Oswego Mayor Billy Barlow said the variety of living options available through these developments improves the Port City’s long-standing stigma of focusing on college-aged clientele over others.
“For far too long, the rental market here was geared toward college students, charging high rents for sub-par conditions. Now, thanks to these new units coming online and a tough code enforcement program, we have quality units for reasonable prices,” Barlow told The Palladium-Times Monday evening. “These units are all affordable units, which means, in summary, that people who live in Oswego can actually afford to live in them and the rents fit the median and average incomes of our population.”
Lockwood said that while Harbor View will be a great addition to the city, it has not come without its challenges. He pointed to citywide flooding issues in 2019 and pandemic-induced material shortages plaguing projects nationwide.
“Two and a half years ago the lake flooding that plagued the city slowed us down as we did some utility relocation, then COVID slowed us down. It was hard to keep crews. Then everyone loves to talk about the supply chain issues — that’s a very real thing this development has faced as well,” Lockwood said. “We are very happy to be at the end here.”
According to Barlow, the city’s downtown sector has “already seen substantial spillover investment” through these DRI-funded developments and local leaders anticipate this project — as well as this International Pier project — to replicate that investment.

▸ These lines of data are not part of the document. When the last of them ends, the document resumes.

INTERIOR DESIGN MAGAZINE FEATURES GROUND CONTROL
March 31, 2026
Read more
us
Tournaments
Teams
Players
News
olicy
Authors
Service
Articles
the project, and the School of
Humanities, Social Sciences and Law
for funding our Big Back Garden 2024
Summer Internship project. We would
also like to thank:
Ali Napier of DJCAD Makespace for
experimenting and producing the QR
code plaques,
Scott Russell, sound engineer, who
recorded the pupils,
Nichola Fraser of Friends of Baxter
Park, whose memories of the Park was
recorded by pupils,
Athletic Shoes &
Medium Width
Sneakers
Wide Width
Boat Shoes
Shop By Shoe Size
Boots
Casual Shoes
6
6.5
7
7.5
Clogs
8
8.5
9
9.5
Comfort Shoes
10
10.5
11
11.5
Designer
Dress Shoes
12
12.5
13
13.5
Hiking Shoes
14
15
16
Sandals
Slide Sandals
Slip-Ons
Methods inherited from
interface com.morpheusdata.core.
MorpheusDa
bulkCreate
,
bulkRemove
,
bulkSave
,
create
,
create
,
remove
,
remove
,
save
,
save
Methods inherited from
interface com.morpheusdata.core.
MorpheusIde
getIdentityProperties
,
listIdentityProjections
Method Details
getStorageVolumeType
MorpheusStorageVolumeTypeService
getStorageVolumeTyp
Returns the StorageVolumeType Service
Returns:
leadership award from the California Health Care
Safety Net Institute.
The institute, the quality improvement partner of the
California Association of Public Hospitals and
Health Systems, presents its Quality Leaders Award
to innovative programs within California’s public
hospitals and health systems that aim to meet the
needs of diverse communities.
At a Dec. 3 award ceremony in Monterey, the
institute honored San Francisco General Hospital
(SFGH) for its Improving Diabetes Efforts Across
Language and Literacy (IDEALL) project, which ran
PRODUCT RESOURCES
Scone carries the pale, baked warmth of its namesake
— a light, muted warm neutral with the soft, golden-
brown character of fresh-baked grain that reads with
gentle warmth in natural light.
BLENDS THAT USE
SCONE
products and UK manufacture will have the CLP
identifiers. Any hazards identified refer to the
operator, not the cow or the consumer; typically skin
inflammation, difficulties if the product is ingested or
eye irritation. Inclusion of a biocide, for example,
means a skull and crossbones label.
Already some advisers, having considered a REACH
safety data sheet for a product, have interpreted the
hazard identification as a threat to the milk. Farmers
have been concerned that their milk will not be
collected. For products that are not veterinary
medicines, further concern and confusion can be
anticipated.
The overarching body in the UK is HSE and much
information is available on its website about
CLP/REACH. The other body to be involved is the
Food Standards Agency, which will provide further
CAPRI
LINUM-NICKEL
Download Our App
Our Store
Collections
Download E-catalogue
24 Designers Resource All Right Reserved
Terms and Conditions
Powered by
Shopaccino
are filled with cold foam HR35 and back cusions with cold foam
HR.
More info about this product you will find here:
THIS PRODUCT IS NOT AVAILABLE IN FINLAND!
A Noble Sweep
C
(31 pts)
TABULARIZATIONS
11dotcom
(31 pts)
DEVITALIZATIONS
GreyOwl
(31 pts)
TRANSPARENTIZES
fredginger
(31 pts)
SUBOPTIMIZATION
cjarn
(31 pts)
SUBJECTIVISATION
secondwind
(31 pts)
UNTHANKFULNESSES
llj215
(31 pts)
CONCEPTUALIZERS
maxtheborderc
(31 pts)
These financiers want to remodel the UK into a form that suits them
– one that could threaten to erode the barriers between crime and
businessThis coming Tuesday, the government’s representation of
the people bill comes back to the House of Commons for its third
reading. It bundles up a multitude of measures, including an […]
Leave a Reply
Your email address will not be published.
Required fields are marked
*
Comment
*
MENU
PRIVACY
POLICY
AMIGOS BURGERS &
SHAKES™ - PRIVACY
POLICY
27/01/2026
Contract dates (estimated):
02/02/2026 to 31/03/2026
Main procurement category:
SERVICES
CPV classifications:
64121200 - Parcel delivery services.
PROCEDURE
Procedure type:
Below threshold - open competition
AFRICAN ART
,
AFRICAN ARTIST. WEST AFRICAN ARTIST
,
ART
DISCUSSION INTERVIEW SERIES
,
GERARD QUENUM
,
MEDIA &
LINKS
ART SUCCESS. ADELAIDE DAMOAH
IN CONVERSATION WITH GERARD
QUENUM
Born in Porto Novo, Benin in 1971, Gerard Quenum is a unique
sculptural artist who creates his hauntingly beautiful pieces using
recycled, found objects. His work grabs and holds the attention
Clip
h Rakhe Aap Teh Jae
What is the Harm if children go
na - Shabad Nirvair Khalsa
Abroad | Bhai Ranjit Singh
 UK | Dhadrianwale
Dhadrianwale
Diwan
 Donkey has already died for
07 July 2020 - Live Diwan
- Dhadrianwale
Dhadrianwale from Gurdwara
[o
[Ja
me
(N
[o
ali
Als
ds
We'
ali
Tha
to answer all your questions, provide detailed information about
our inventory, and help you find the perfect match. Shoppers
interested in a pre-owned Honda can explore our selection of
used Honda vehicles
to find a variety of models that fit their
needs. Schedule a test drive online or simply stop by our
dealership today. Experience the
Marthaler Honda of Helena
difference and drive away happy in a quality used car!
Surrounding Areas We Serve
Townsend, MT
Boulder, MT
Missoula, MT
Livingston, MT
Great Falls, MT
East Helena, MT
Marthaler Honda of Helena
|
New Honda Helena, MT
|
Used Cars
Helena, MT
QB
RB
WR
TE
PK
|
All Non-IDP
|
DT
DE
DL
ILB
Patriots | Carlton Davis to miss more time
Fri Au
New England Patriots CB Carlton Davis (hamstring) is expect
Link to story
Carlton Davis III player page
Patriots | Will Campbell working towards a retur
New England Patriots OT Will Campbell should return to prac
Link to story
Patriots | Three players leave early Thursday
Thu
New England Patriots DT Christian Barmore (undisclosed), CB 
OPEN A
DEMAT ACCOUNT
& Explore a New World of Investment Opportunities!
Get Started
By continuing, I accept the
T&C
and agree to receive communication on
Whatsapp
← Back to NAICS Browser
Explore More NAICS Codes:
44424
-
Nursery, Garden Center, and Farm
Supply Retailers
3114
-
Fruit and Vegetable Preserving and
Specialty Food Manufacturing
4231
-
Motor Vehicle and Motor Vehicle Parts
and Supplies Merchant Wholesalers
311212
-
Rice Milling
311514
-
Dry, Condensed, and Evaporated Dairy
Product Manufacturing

“Oswego is realizing its potential by capitalizing on our location along Lake Ontario,” Barlow said. “Developing residential units along the water and installing parks, seating areas, common areas and additional public amenities makes Oswego a more desirable place to live and work for all, and the improvements we’ve done to date have been well received by the public and breathed new life into the community.”
Prior to construction, the parcel was a parking lot and garage previously owned by the Oswego County Industrial Development Agency, according to county tax records. Housing Visions acquired the parcel in late 2018 for $150,000 and started work there shortly after.
Barlow said in a statement that the units, once opened, will range from affordable prices and boast “awesome” views of the lake and city while also being a “great, affordable option for renters.”
“Great job by Housing Visions and their entire team. Hard to believe this site was a vacant parking lot four short years ago,” Barlow said in a Nov. 12 statement.
Barlow said city officials are expecting this new development to have a “big impact” on the local lakeshore community by compounding investment into a sector of the city officials have already taken a look to for advancement — the waterfront.
“The impact on the lakefront will be significant as our waterfront has been underdeveloped for so long,” Barlow said. “By placing commercial space and residential units along our waterfront, we bring more people and more activity right to our waterfront allowing for more opportunity for other sectors like dining, tourism and other recreational options.”